At what point do you tend to get involved in these initiatives?
It varies. The recent establishment of the Blum Center [for Developing Economies], which will deal with global poverty, began with a cocktail-party conversation between myself and Richard Blum, who of course, in addition to being an important person on the UC Board of Regents, is a financier with a longstanding interest in poverty issues. After a lot of work by a lot of people, it's ended up leading to the creation of this center, of which I'm very proud.
Another area where we're putting in a lot of real-time work is biomass energy conversion. In this case, the initiative is driven strongly by Steve Chu at Lawrence Berkeley National Laboratory in partnership with the campus. On the administrative side I've been trying to strengthen the partnership between LBNL and the campus - to identify research areas that will be important for society, where our undergrads and grad students can participate actively, and in which we can take advantage of the phenomenal capabilities they have up at the lab.

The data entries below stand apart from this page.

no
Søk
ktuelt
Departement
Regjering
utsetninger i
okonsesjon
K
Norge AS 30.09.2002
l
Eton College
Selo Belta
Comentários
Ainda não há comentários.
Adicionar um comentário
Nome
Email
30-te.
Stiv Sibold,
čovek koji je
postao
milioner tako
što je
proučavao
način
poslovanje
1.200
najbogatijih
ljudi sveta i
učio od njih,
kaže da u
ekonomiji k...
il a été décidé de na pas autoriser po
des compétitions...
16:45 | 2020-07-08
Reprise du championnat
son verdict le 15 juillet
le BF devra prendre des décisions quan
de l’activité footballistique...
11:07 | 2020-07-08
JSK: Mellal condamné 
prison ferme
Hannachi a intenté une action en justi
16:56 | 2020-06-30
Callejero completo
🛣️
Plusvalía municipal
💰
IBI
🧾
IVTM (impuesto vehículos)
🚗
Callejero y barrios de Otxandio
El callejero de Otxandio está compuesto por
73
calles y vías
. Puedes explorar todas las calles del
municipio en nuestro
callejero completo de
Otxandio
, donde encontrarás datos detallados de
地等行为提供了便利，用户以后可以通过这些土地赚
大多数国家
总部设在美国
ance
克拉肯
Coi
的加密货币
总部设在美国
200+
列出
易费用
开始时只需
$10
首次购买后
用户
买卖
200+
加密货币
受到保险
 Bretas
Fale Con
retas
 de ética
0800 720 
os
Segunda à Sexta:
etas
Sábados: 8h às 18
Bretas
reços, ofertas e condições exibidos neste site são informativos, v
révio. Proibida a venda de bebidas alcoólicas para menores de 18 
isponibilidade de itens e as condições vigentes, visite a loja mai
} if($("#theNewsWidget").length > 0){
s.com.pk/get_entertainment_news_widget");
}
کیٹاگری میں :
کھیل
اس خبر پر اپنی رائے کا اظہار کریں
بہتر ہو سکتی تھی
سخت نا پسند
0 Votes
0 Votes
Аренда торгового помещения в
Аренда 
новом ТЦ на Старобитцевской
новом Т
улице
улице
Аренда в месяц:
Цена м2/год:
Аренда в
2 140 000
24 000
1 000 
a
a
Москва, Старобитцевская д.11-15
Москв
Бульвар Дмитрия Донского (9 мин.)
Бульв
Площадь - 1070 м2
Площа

You've also become closely identified with support for diversity and inclusion in higher education.
Since I came here, I've talked to an incredible number of people - staff, students, faculty from varied backgrounds - about their lives at Berkeley and how they can be improved. The message I hear - whether from the LGBTQ community, or African Americans, or people with disabilities facing, in their perception, special challenges - is so consistent that there's no question in my mind that there's a lot of room for progress here.
That said, I also get a lot of e-mail and other communications from people in the community that is absolutely uplifting, thanking me for speaking out publicly about these issues. It's really been extraordinary. One of the things I've focused on - and this may be a Canadian thing - is the importance, not of assimilation or homogenization, but of valuing people for who and what they are, valuing them for their differences.
You know, my underlying motivation is a very simple one: a deep-seated desire to see people treated fairly and equitably. It's not more complicated than that. And that means we need to ensure an environment where everybody is indeed treated fairly and equitably.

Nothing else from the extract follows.